*** Excerpted data Section Begins ***

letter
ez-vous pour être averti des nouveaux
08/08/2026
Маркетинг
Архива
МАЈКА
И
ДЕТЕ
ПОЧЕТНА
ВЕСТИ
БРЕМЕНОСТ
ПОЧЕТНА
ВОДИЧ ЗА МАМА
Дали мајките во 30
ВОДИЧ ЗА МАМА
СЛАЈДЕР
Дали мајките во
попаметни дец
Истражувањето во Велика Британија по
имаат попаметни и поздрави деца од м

*** Excerpted data Section Ends ***

Each line of the data is to be retyped exactly as shown.

letter
ez-vous pour être averti des nouveaux
08/08/2026
Маркетинг
Архива
МАЈКА
И
ДЕТЕ
ПОЧЕТНА
ВЕСТИ
БРЕМЕНОСТ
ПОЧЕТНА
ВОДИЧ ЗА МАМА
Дали мајките во 30
ВОДИЧ ЗА МАМА
СЛАЈДЕР
Дали мајките во
попаметни дец
Истражувањето во Велика Британија по
имаат попаметни и поздрави деца од м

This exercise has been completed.